March 1, 2018

Mandatory Adoption Bills Considered in Maryland and Rhode Island

This week, testimony was heard on two mandatory adoption bills. Senate Bill 675 in Maryland was heard by the Senate Education, Health, and Environmental Affairs Committee on Tuesday evening. The Committee heard supporting testimony from animal rights activists as well as people who had adopted former research dogs. Johns Hopkins University and the University of Maryland opposed the bill as drafted and brought two veterinarians to better clarify the adoption process for animals used in research. A representative from the American Physiological Society (APS) also attended the hearing to provide in-person testimony. NABR, the Association for Research in Vision and Ophthalmology (ARVO), American Society for Pharmacology and Experimental Therapeutics (ASPET), Federation of American Societies of Experimental Biology (FASEB), and States United for Biomedical Research (SUBR) provided written testimony to the Committee. No vote was taken on S.B. 675. The House Appropriations Committee is scheduled to hear testimony on the House version of the bill, House Bill 732, on March 13.

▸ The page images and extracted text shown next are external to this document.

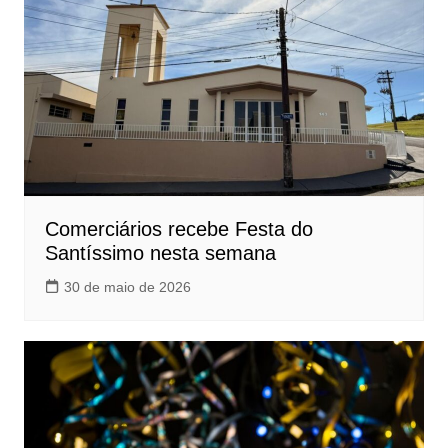
Comerciários recebe Festa do
Santíssimo nesta semana
30 de maio de 2026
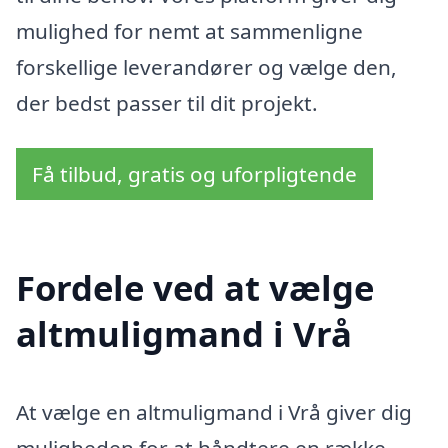
mulighed for nemt at sammenligne
forskellige leverandører og vælge den,
der bedst passer til dit projekt.
Få tilbud, gratis og uforpligtende
Fordele ved at vælge
altmuligmand i Vrå
At vælge en altmuligmand i Vrå giver dig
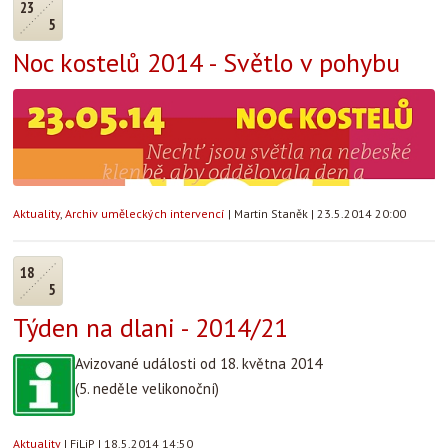
23
5
Noc kostelů 2014 - Světlo v pohybu
Aktuality
,
Archiv uměleckých intervencí
|
Martin Staněk
|
23.5.2014 20:00
18
5
Týden na dlani - 2014/21
Avizované události od 18. května 2014
(5. neděle velikonoční)
Aktuality
|
FiLiP
|
18.5.2014 14:50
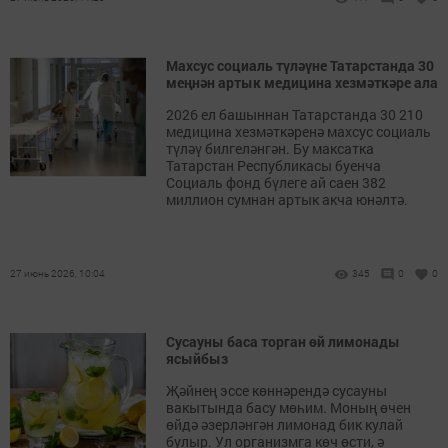
Махсус социаль түләүне Татарстанда 30
меңнән артык медицина хезмәткәре ала
2026 ел башыннан Татарстанда 30 210
медицина хезмәткәренә махсус социаль
түләү билгеләнгән. Бу максатка
Татарстан Республикасы буенча
Социаль фонд бүлеге ай саен 382
миллион сумнан артык акча юнәлтә.
27 июнь 2026, 10:04
345
0
0
Сусауны баса торган өй лимонады
ясыйбыз
Җәйнең эссе көннәрендә сусауны
вакытында басу мөһим. Моның өчен
өйдә әзерләнгән лимонад бик кулай
булыр. Ул организмга көч өсти, ә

Earlier in the week, NABR encouraged members to contact the state legislature in opposition to S.B. 675 and H.B. 732. If you are a Maryland resident, please click here to send a pre-formatted letter your State Senator and State Representative urging them to oppose these bills. Please also encourage your friends, family, colleagues, and social media networks to do the same. Even if you don't live in Maryland you can still help out. Please share this urgent alert with people you may know there.

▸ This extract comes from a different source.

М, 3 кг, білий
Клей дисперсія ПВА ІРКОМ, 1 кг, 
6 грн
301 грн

Yesterday, the Rhode Island House Committee on Health, Education and Welfare heard testimony on H. 7414. No vote was taken. Once again NABR, ASPET, and SUBR submitted written comments opposing the bill to the committee. Jim O’Reilly, President of the Massachusetts Society for Medical Research (MSMR), was the sole witness testifying in-person against the measure. The committee recommended the bill be held for further study. A representative from the Beagle Freedom Project, now known as Rescue + Freedom Project (R+RP) was at the hearing and testified in support.

National Veterans Group Endorses PUPPERS Act

Things have generally been quiet for the past few months on the issue of ending the U.S. Department of Veterans Affairs (VA) canine studies. However, earlier this week AMVETS, which claims to represent 250,000 American military veterans, wrote a letter to Congress endorsing the PUPPERS Act (H.R. 3197). Executive Director Joseph Chenelly wrote, “…AMVETS supports a steady and finite drawdown in funding for VA’s controversial canine research and the repurposed funds to be used for identifying alternatives to using animals in research and embracing non-animal research protocols that hold timelier promise in terms of cures and treatments, particularly in the areas of mental health, polytrauma, and the effects of toxic exposures.” Chenelly’s letter comes months after other veterans groups, like the American Legion, Paralyzed Veterans of America (PVA), Association of the U.S. Navy (AUSN), National Defense Committee, Square Deal for Veterans, and Friends of the VA (FOVA) opposed H.R. 3197. NABR has written to Capitol Hill expressing its opposition to the bill, and was joined by more than 40 scientific and medical organizations, including the American Veterinary Medical Association (AVMA)..

Congressional Neuroscience Caucus Discusses Animal Research

On Monday, exciting new updates from the Brain Research through Advancing Innovative Neurotechnologies (BRAIN) Initiative were presented to Congress in a briefing hosted by the American Brain Coalition (ABC), Society for Neuroscience (SfN), and the American Academy of Neurology (AAN). Titled, “Launching into the Next Phase of the NIH BRAIN Initiative,” Dr. Joshua Gordon of the National Institutes of Health’s (NIH) National Institute of Mental Health (NIMH) and Dr. Walter J. Koroshetz, director of the NIH’s National Institute of Neurological Disorders and Stroke (NINDS), were on hand to discuss the most recent discoveries of the BRAIN Initiative and repeatedly underscored the need for animal research. To read Amanda Dettmer’s detailed coverage of the briefing for Speaking of Research, please click here.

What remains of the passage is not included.